Our long-term goal is to reduce stress and improve sickle cell disease (SCD) pain control with less opioid use through an intervention with self-management relaxation/distraction exercises (RDE), named You Cope, We Support (YCWS). Americans living with SCD suffer recurrent episodes of acute and chronic pain, both of which are exacerbated by stress. Building on the successes of our prior formative studies, we now propose a well-designed, appropriately powered study to test efficacy of YCWS on outcomes (pain intensity, stress intensity, opioid use) in adults with SCD. We propose to recruit 170 adults for a randomized controlled trial of the short-term (8 weeks) and long-term (6 months) effects of YCWS on outcomes (pain, stress, and opioid use). Stratified on worst pain intensity (<=5; >5), we will randomly assign patients to groups: 85 to Control (Self-monitoring of outcomes + alerts/reminders), and 85 to Experimental (Self-monitoring of outcomes + alerts/reminders + use of YCWS [RDE + Support]).

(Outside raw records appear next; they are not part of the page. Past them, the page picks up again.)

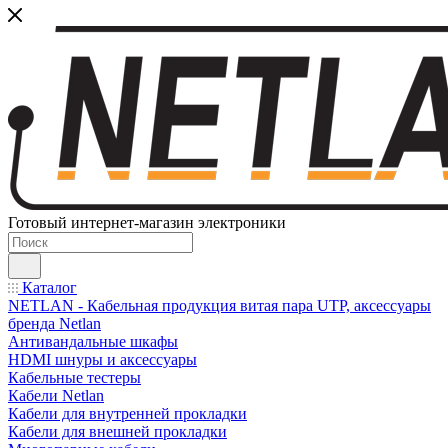
Готовый интернет-магазин электроники
Каталог
NETLAN - Кабельная продукция витая пара UTP, аксессуары
бренда Netlan
Антивандальные шкафы
HDMI шнуры и аксессуары
Кабельные тестеры
Кабели Netlan
Кабели для внутренней прокладки
Кабели для внешней прокладки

We will ask participants to report outcomes daily. During weeks 1-8, we will send system-generated alerts/reminders to both groups via phone call, text, or email to facilitate data entry (both groups) and intervention use support (experimental). If the patient does not enter data after 24 hours, study support staff will contact him/her for data entry trouble-shooting (both groups) and YCWS use (experimental). We will time stamp and track participants' online activities to understand the study context and conduct exit interviews on acceptability of the staff and system-generated support. We will analyze data using mixed-effects regression models (short-term, long-term) to account for repeated measurements over time and utilize machine learning to construct and evaluate models predictive of outcomes. Specific aims are: Aim 1: To determine the short-term effects of YCWS. Aim 2: To determine the long-term effects of YCWS. Aim 3 (exploratory): Using machine learning, to develop and evaluate models that predict patient outcomes based on their group assignment and on their personal (e.g., self-efficacy, sex, education, family income, computer experience, etc.,) and environmental characteristics (e.g., distance from care, quality of cell connection, etc.).